Let us find out what the Catholic Church teaches ... Note: The text I highlight are my comments.
Catechism of the Catholic Church
2196 In response to the question about the first of the commandments, Jesus says: "The first is, 'Hear, O Israel: The Lord our God, the Lord is one; and you shall love the Lord your God with all your heart, and with all your soul, and with all your mind, and with all your strength.' The second is this, 'You shall love your neighbour as yourself.' There is no other commandment greater than these. (Source) [Here the CCC states there is two commandments and in no terms says that we are to love God and to love ourselves equally with God. God clearly states we are to love Him with much more devotion.]
These two commands really do sum up everything. For love of neighbor means to will good to another for the other's sake. Love of God cannot be precisely that, for we cannot will good to God. But we do know that Scripture pictures Him as pleased when we obey, displeased when we do not. He cannot gain anything from our obedience, but He is pleased for two reasons: 1) His Holiness loves everything that is morally good: goodness says creatures must obey their Creator, children their Father; 2) In His generosity He wills to give good to us, but that is in vain if we are not open to receive. (Source) [Loving our neighbour is NOT the same as loving God. Our neighbour loving us is the same thing. We are commanded to love neighbour and God.]
“Whatsoever you did for one of these least brothers of mine, you did it for Me.” [Many people do good to others, however it is not the same as doing good to others for God. Even then do we not need to adore, worship and love God directly? Why have two commandments?]
1 John 4:19-21
We love because he first loved us. Whoever claims to love God yet hates a brother or sister is a liar. For whoever does not love their brother and sister, whom they have seen, cannot love God, whom they have not seen. And he has given us this command: Anyone who loves God must also love their brother and sister. [By loving God we must "ALSO" love our neighbours. It is NOT the same as love as for God.]

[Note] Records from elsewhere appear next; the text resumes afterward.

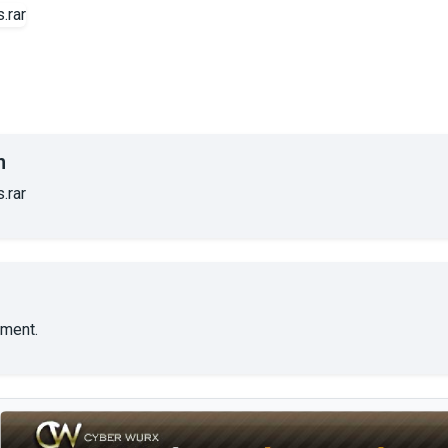
n
.rar
ment.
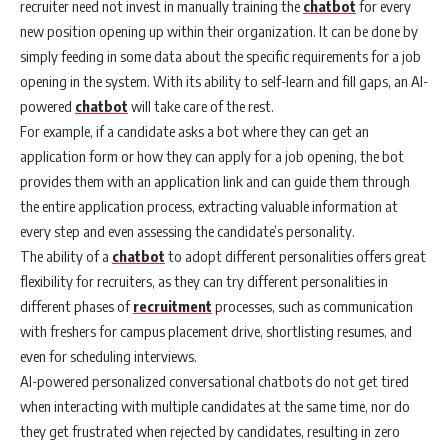
recruiter need not invest in manually training the
chatbot
for every
new position opening up within their organization. It can be done by
simply feeding in some data about the specific requirements for a job
opening in the system. With its ability to self-learn and fill gaps, an AI-
powered
chatbot
will take care of the rest.
For example, if a candidate asks a bot where they can get an
application form or how they can apply for a job opening, the bot
provides them with an application link and can guide them through
the entire application process, extracting valuable information at
every step and even assessing the candidate’s personality.
The ability of a
chatbot
to adopt different personalities offers great
flexibility for recruiters, as they can try different personalities in
different phases of
recruitment
processes, such as communication
with freshers for campus placement drive, shortlisting resumes, and
even for scheduling interviews.
AI-powered personalized conversational chatbots do not get tired
when interacting with multiple candidates at the same time, nor do
they get frustrated when rejected by candidates, resulting in zero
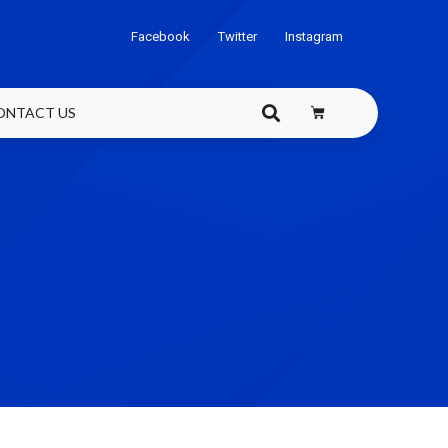
Facebook
Twitter
Instagram
ONTACT US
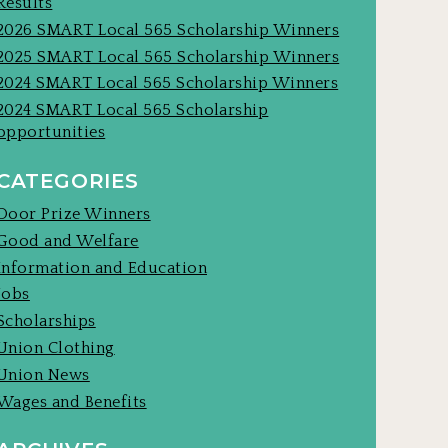
Results
2026 SMART Local 565 Scholarship Winners
2025 SMART Local 565 Scholarship Winners
2024 SMART Local 565 Scholarship Winners
2024 SMART Local 565 Scholarship
opportunities
CATEGORIES
Door Prize Winners
Good and Welfare
Information and Education
Jobs
Scholarships
Union Clothing
Union News
Wages and Benefits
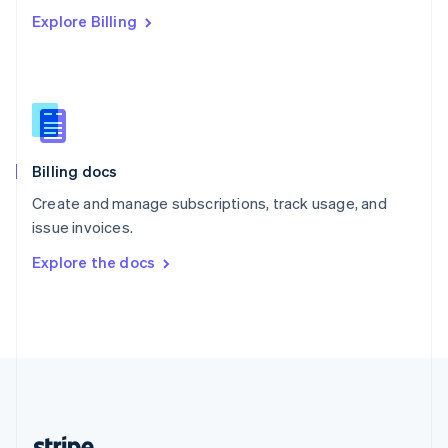
Romania
Explore Billing
English
Singapore
English
简体中文
Slovakia
English
Slovenia
English
Italiano
Billing docs
Spain
Español
English
Create and manage subscriptions, track usage, and
Sweden
issue invoices.
Svenska
English
Switzerland
Explore the docs
Deutsch
Français
Italiano
English
Thailand
ไทย
English
United Arab Emirates
English
United Kingdom
English
United States
English
Español
简体中文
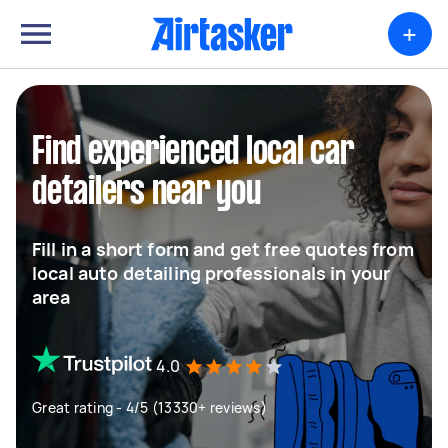
+
Find experienced local car
detailers near you
Fill in a short form and get free quotes from
local auto detailing professionals in your
area
4.0
Great rating - 4/5 (13330+ reviews)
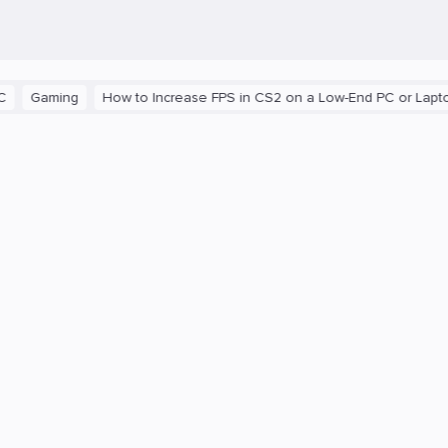
aming
How to Increase FPS in CS2 on a Low-End PC or Laptop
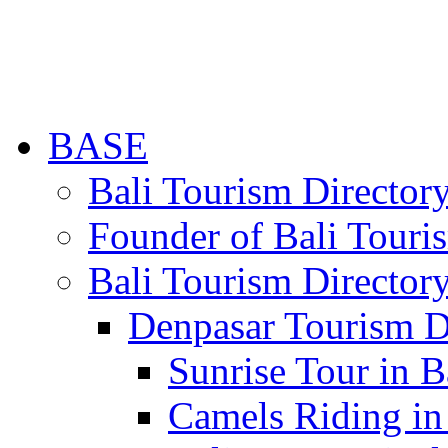
BASE
Bali Tourism Directo
Founder of Bali Touri
Bali Tourism Director
Denpasar Tourism D
Sunrise Tour in B
Camels Riding in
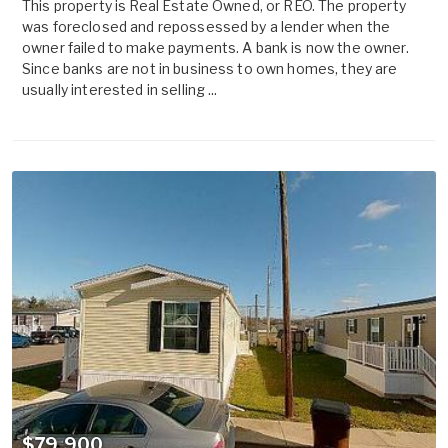
This property is Real Estate Owned, or REO. The property
was foreclosed and repossessed by a lender when the
owner failed to make payments. A bank is now the owner.
Since banks are not in business to own homes, they are
usually interested in selling ...
$79,900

"If anyone comes to me and does not hate father and mother, wife and children, brothers and sisters--yes, even their own life--such a person cannot be my disciple." [This verse says it all: God comes first. (We are always second compared to God.)]
Matthew 10: 35-38
For I have come to turn “ ‘a man against his father, a daughter against her mother, a daughter-in-law against her mother-in-law - a man’s enemies will be the members of his own household.’ “Anyone who loves their father or mother more than me is not worthy of me; anyone who loves their son or daughter more than me is not worthy of me. Whoever does not take up their cross and follow me is not worthy of me. [God first!]

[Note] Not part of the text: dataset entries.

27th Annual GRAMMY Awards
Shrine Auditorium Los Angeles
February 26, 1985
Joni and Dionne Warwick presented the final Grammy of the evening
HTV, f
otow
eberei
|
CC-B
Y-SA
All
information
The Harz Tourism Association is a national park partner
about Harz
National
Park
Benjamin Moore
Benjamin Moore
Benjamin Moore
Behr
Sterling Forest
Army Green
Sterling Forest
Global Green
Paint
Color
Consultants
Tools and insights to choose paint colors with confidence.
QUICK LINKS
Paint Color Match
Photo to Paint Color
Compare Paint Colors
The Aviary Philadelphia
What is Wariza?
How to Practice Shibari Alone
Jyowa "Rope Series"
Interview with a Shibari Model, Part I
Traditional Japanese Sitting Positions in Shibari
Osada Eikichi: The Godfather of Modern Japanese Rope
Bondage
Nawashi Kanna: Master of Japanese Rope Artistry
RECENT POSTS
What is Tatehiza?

There are two thing that can be observed 1) We must love God and we must love one another as ourselves. These two commandments are inseparable. 2) There is the first (the greatest) and second commandments; it is NOT 'this' and 'this' commandment. We do not love man equally as we love God, everything has it's place even in love.
Let's make this case: However much we love God in others, we must love God much more than others, much more than ourselves. What about the Eucharistic God? All our heart, all our soul, all our mind, all our strength.
Al: Catholic, learning and thankful.